When most writers swing big, they usually go for about fifty or so issues on a single book. Maybe a little bit more. When Hickman goes big he does at least fifty issues, over the course of at least two or three (or more) books. His new X-men initiative spans authors and comics, and is probably his largest thing he's done so far. And it shows. The thing that most people do not realize that makes a long run is that the concept has to be big enough to where you can go for forever. Hickman's early part of his Avengers run was criticized for being almost obtuse in the amount of plates that he juggled. The series didn't seem to have any connectivity. 

That, of course, missed what Hickman was doing: setting up the points that he was going to start bouncing the ping pong balls off of.

And he's still doing it in X-Men. And yeah, sometimes that's really frustrating, like it is here. Vulcan is not a character I have a whole lot of appreciation for. And I love what Hickman does with the character here, by fleshing him out to make him a hero I can actually root for! And I can't wait for the points to start to connect.

But it can be really frustrating to wait for that. 

That being said, I'm taking notes. When this sparks it's going to catch real good.

Star Wars #5

Luke has recently discovered he's Vader's son, and has to grapple with what that means. Luke has the black he eventually becomes known for in ROTJ, combined with the brown jacket he had from an earlier run. He's still a good kid, but a hurting one, seeking answers. And the person he's seeking answers from gives him answers he didn't expect or want, particularly about Order 66, the Inqiuistors, and Vader's role with them. Of all the people that Luke has to run into, this particular person seems to be the one to pop the idealistic bubble he had about the Jedi.

There's been a dream-like quality to this book for me. Each point they set down I find myself saying "But of course! How else could it be?" There's a magic to this title that is hard to put into words, but this whole run has felt right since the word "go". These folks get Luke. They get Star Wars. And watching that unfold is magic.
Become a Patron!

Wednesday, June 19, 2019

Friendly Neighborhood Spider-Man #7


I am still bitter about One More Day. I doubt I will never not be. But there come times when Marvel lets Spider-Man be himself again. The quietly confident, quippy, adult that Peter had grown into sometimes gets to shine back through. And that's the guy I see in Friendly Neighborhood Spider-Man again, and man! I missed this guy. 

It doesn't hurt that Tom Taylor is a fantastic writer, with an eye for characters and plot that's pretty hard to match up anywhere else. I mean, c'mon, don't tell me you don't get a chuckle out of the following:

"ARE you mugging him?"
"No! But... I  can see how it would look exactly like that."

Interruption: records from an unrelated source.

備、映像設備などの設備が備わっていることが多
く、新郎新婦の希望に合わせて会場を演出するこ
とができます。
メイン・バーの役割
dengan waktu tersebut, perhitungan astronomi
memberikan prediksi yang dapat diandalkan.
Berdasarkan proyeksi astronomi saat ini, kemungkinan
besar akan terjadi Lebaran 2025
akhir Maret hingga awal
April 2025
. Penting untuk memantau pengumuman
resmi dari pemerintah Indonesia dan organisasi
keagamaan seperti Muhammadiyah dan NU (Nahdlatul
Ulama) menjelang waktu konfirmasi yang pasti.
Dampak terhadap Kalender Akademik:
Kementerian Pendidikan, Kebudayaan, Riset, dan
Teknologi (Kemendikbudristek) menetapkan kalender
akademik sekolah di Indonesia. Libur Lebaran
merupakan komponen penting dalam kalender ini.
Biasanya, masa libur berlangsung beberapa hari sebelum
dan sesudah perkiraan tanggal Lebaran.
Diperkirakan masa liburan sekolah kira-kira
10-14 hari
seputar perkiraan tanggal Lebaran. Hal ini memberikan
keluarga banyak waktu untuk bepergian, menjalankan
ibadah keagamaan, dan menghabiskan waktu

"Are you robbing the place?"
"I'm not! But I can see why it would look exactly like that"
Little things like this in plots please me a whole heck of a lot. It means the writer is paying attention, and it's just plain old funny to boot.

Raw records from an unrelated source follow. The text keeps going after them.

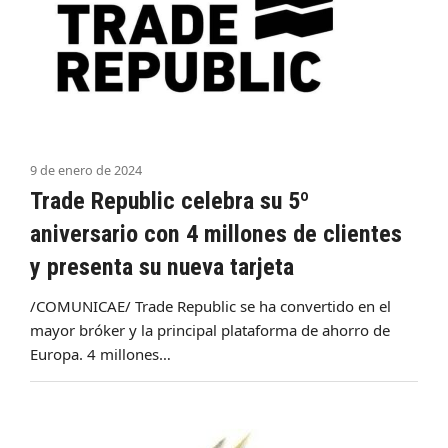
9 de enero de 2024
Trade Republic celebra su 5º
aniversario con 4 millones de clientes
y presenta su nueva tarjeta
/COMUNICAE/ Trade Republic se ha convertido en el
mayor bróker y la principal plataforma de ahorro de
Europa. 4 millones…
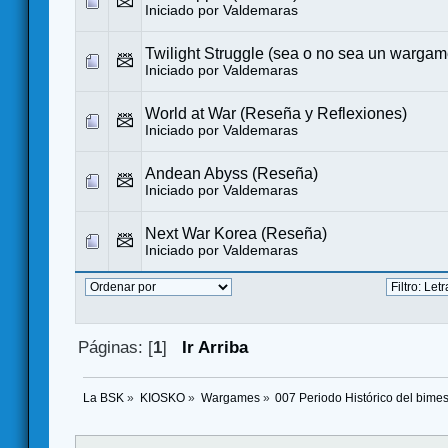
Iniciado por
Valdemaras
Twilight Struggle (sea o no sea un wargam
Iniciado por
Valdemaras
World at War (Reseña y Reflexiones)
Iniciado por
Valdemaras
Andean Abyss (Reseña)
Iniciado por
Valdemaras
Next War Korea (Reseña)
Iniciado por
Valdemaras
Páginas: [
1
]
Ir Arriba
La BSK
»
KIOSKO
»
Wargames
»
007 Periodo Histórico del bimes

The story itself is exactly what I want out of a Spider-Man comic. Don't give me soap operas about the super-villain of the week, focus on the characters we already have. And Taylor uses these elements to incredible effect. I love that May has reopened F.E.A.S.T., and, while I dearly wish if they were going to kill Aunt May they would just leave her dead already, Taylor makes the best of editorial's inability to conceive of anything where Aunt May is dead and gone. I love how the narrative takes full advantage of her health plight, injecting a fair bit of pathos into the story.

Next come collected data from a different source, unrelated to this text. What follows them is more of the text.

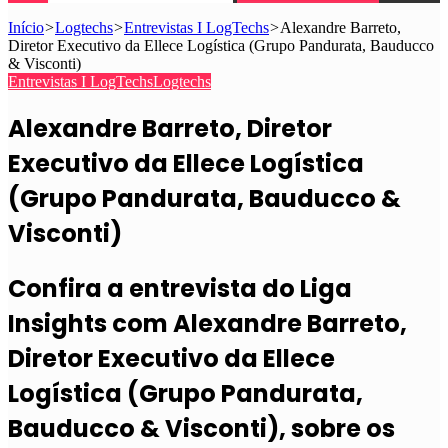
Início
>
Logtechs
>
Entrevistas I LogTechs
>
Alexandre Barreto,
Diretor Executivo da Ellece Logística (Grupo Pandurata, Bauducco
& Visconti)
Entrevistas I LogTechs
Logtechs
Alexandre Barreto, Diretor
Executivo da Ellece Logística
(Grupo Pandurata, Bauducco &
Visconti)
Confira a entrevista do Liga
Insights com Alexandre Barreto,
Diretor Executivo da Ellece
Logística (Grupo Pandurata,
Bauducco & Visconti), sobre os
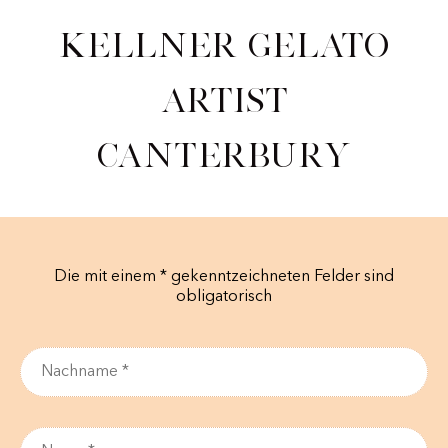
Kellner Gelato
Artist
Canterbury
Die mit einem * gekenntzeichneten Felder sind
obligatorisch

Taylor's narrative had been moving a little slowly in the first six issues, but this issue takes all the things that I had been loving about those issues and amps them up, creating an issue where Spider-Man is exactly where he needs to be: near the ground, with the rest of us. Spider-Man is, at his core, an Incarnational hero, a god amongst us. And it's great to see Taylor not only recognize this but take it in new directions.